The CNN cars were riddled with more than 50 bullet holes. Two CNN staffers, both Iraqi nationals, were killed.
According to CNN President of Newsgathering Eason Jordan, counting all news organizations, the lives of 40 journalists and other news division employees have been lost in Iraq since the conflict began. The total is "extraordinary," he says, "especially when you compare it to the 60-some journalists killed in Vietnam but over a 10-year period." (The Committee to Protect Journalists says 27 journalists have been killed in Iraq since the war began.)
Kimberly Dozier, the CBS News correspondent reporting from Baghdad, tries to reassure herself that "I'm not the target. They don't want me especially if they don't realize I'm American."
But, although that was true before, she admits that it's no longer the case in Iraq. "Now they just don't care. All they care about is that you're foreign and a symbol and they're going to use it to get their way. They don't seem to care about world public opinion or being seen as too brutal. That all went out the window with Falluja," where four security agents were killed and dismembered six weeks ago.

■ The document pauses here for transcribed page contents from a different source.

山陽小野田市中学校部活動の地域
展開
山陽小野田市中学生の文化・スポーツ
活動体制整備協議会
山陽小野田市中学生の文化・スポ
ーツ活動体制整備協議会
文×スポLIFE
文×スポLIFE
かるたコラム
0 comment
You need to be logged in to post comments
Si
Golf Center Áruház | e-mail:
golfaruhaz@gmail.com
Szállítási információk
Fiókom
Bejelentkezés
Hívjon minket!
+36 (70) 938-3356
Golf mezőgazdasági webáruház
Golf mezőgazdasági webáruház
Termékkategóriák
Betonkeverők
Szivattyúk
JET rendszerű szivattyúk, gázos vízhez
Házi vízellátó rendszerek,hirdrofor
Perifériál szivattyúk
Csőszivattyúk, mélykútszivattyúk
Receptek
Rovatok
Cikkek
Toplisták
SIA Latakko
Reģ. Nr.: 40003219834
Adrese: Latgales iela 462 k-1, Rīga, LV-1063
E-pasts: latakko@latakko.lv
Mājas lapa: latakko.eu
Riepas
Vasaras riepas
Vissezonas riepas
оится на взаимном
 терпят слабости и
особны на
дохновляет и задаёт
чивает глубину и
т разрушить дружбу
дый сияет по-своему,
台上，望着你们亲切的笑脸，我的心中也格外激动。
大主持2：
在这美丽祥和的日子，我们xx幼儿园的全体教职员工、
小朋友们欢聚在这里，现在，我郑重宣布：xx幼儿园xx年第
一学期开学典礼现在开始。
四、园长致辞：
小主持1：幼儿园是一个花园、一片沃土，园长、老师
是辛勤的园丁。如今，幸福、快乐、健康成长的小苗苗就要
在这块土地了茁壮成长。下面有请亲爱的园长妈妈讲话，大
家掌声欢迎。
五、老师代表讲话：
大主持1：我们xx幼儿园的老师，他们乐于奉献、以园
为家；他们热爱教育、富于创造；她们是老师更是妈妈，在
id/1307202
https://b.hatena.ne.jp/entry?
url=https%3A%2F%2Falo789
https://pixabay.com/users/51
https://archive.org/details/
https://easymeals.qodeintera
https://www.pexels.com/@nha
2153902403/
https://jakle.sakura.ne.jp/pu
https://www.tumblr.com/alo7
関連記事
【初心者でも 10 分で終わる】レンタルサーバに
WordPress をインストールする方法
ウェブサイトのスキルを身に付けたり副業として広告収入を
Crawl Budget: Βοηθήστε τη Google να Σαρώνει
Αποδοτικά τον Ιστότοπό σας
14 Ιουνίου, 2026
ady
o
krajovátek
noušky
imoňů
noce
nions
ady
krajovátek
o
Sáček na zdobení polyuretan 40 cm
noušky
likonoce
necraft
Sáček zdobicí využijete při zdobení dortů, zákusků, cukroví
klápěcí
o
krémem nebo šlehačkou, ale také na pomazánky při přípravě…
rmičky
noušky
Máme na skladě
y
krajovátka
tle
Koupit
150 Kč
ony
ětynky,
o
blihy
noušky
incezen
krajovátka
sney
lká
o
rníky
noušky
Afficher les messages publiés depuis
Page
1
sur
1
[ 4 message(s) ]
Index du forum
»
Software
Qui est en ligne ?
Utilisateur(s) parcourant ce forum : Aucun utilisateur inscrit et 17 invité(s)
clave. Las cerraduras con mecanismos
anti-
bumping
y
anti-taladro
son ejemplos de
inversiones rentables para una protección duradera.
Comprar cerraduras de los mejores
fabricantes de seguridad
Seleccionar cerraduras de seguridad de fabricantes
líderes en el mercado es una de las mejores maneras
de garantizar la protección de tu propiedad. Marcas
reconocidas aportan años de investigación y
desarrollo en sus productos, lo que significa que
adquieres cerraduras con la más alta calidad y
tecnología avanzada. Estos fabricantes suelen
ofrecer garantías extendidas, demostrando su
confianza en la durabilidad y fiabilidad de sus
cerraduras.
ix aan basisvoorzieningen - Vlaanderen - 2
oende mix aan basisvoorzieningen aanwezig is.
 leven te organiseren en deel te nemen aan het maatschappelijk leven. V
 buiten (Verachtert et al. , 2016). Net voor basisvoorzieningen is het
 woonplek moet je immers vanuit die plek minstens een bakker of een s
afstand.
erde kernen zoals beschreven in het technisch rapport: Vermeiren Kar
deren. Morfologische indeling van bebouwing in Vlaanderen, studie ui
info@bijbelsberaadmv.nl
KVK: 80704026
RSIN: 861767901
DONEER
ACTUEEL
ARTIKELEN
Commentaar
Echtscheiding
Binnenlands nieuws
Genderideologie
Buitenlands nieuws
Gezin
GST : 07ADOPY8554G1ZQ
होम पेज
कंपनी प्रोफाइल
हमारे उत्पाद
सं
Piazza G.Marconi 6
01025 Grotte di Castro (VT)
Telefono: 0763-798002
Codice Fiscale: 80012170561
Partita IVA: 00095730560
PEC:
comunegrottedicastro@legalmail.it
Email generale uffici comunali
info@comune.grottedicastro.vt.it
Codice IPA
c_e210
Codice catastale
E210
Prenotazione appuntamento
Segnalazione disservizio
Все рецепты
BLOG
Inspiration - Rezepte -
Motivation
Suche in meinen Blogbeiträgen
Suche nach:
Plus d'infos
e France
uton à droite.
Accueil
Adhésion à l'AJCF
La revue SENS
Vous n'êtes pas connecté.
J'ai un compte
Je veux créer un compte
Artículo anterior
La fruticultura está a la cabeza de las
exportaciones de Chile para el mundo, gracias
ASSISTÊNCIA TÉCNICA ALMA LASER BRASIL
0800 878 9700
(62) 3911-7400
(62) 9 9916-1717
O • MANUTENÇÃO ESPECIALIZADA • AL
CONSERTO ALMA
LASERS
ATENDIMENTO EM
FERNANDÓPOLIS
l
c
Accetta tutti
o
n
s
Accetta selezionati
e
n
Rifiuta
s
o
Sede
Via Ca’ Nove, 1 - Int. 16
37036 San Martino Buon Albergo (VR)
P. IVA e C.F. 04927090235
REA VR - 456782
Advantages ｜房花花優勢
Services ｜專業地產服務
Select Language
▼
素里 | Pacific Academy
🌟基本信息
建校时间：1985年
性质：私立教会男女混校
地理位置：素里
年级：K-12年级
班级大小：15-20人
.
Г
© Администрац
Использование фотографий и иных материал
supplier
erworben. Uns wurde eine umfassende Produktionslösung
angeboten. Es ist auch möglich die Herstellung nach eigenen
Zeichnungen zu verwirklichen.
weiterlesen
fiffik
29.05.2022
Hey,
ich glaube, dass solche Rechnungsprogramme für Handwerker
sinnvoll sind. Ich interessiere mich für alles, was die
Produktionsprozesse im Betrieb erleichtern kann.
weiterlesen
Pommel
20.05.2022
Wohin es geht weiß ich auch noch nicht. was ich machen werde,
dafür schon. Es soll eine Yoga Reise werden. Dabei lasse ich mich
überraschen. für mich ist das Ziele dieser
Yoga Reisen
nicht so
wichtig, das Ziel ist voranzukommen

The Falluja incident prompted the networks to begin working together in unprecedented ways. There is now a continuous pool that all contribute to and rely on for pictures and reporting. The networks also hold teleconferences several times a week to trade information about trouble spots to avoid and other safety issues.
"This is as dangerous as I've ever seen it," ABC News correspondent David Wright told B&C. "When we haven't been restricted to the hotel, we've been sticking pretty close to home."